Unnamed: 0,cmp_firstname1,cmp_firstname2,cmp_lastname1,cmp_lastname2,cmp_sex,cmp_birthday,cmp_birthmonth,cmp_birthyear,cmp_zipcode
count,5748125.0,103698.0,5749132.0,2464.0,5749132.0,5748337.0,5748337.0,5748337.0,5736289.0
mean,0.7129025,0.900018,0.3156278,0.318413,0.9550014,0.2244653,0.4888553,0.2227486,0.005528661
std,0.3887584,0.271318,0.3342336,0.368567,0.2073011,0.4172297,0.4998758,0.416091,0.07414915
min,0.0,0.0,0.0,0.0,0.0,0.0,0.0,0.0,0.0
25%,0.2857143,1.0,0.1,0.0,1.0,0.0,0.0,0.0,0.0
50%,1.0,1.0,0.1818182,0.166667,1.0,0.0,0.0,0.0,0.0
75%,1.0,1.0,0.4285714,0.375,1.0,0.0,1.0,0.0,0.0
max,1.0,1.0,1.0,1.0,1.0,1.0,1.0,1.0,1.0


The number of links in the data is:

In [4]:
len(krebs_match)

20931

Most of the classifiers in the ``recordlinkage`` package can not handle missing values in the comparison data. In the krebsregister dataset, two features are nearly always missing (cmp_firstname2 and cmp_lastname2). Also the other features are sometimes missing. To prevent issues with the classification algorithms, a widely used method is to declare missing values as disagreeing comparisons. So, use the power of ``pandas`` to replace the missing values quickly:

In [5]:
krebs_data.fillna(0, inplace=True)

## K-means classifier

The K-means clustering algorithm is well-known and widely used in big data analysis. The K-means classfier in the ``recordlinkage`` package is configured in such a way that it can be used for linking records. For more info about the K-means clustering see [wikipedia](https://en.wikipedia.org/wiki/K-means_clustering). 

In [6]:
kmeans = recordlinkage.KMeansClassifier()
result_kmeans = kmeans.learn(krebs_data)

type(result_kmeans)

pandas.indexes.multi.MultiIndex

The classifier is now trained and classified the comparison vectors. 

In [7]:
conf_kmeans = recordlinkage.confusion_matrix(krebs_match, result_kmeans, len(krebs_data))
conf_kmeans

array([[  20797,     134],
       [ 350725, 5377476]])

In [8]:
# The F-score for this classification is
recordlinkage.fscore(conf_kmeans)

0.10598466567971196

## Logistic regression

For this example, consider that the true match status of the first 5000 record pairs is known. 

In [9]:
golden_pairs = krebs_data[0:5000]
golden_matches_index = golden_pairs.index & krebs_match

The logistic classifier can be called in the same way as the k-means clustering algorithm.

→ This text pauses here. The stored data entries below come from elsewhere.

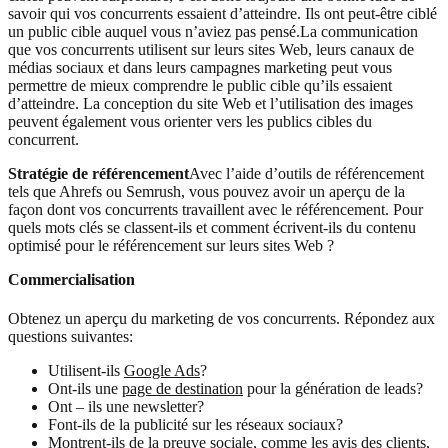
savoir qui vos concurrents essaient d’atteindre. Ils ont peut-être ciblé
un public cible auquel vous n’aviez pas pensé.La communication
que vos concurrents utilisent sur leurs sites Web, leurs canaux de
médias sociaux et dans leurs campagnes marketing peut vous
permettre de mieux comprendre le public cible qu’ils essaient
d’atteindre. La conception du site Web et l’utilisation des images
peuvent également vous orienter vers les publics cibles du
concurrent.
Stratégie de référencement
Avec l’aide d’outils de référencement
tels que Ahrefs ou Semrush, vous pouvez avoir un aperçu de la
façon dont vos concurrents travaillent avec le référencement. Pour
quels mots clés se classent-ils et comment écrivent-ils du contenu
optimisé pour le référencement sur leurs sites Web ?
Commercialisation
Obtenez un aperçu du marketing de vos concurrents. Répondez aux
questions suivantes:
Utilisent-ils
Google Ads
?
Ont-ils une
page de destination
pour la génération de leads?
Ont – ils une newsletter?
Font-ils de la publicité sur les réseaux sociaux?
Montrent-ils de la
preuve sociale,
comme les avis des clients,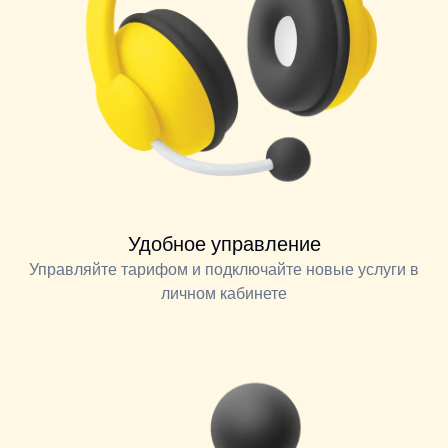
Удобное управление
Управляйте тарифом и подключайте новые услуги в
личном кабинете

The only difference is now that the golden data is used for learning the algorithm. 

In [10]:
# Train the classifier
logreg = recordlinkage.LogisticRegressionClassifier()
logreg.learn(golden_pairs, golden_matches_index)

# Predict the match status for all record pairs
result_logreg = logreg.predict(krebs_data)

len(result_logreg)

20024

In [11]:
conf_logreg = recordlinkage.confusion_matrix(krebs_match, result_logreg, len(krebs_data))
conf_logreg

array([[  19831,    1100],
       [    193, 5728008]])

In [12]:
# The F-score for this classification is
recordlinkage.fscore(conf_logreg)

0.9684287632767672

## Support Vector Machines

Support vector machines have become increasingly popular in record linkage. See below why:

In [13]:
# Train the classifier
svm = recordlinkage.SVMClassifier()
svm.learn(golden_pairs, golden_matches_index)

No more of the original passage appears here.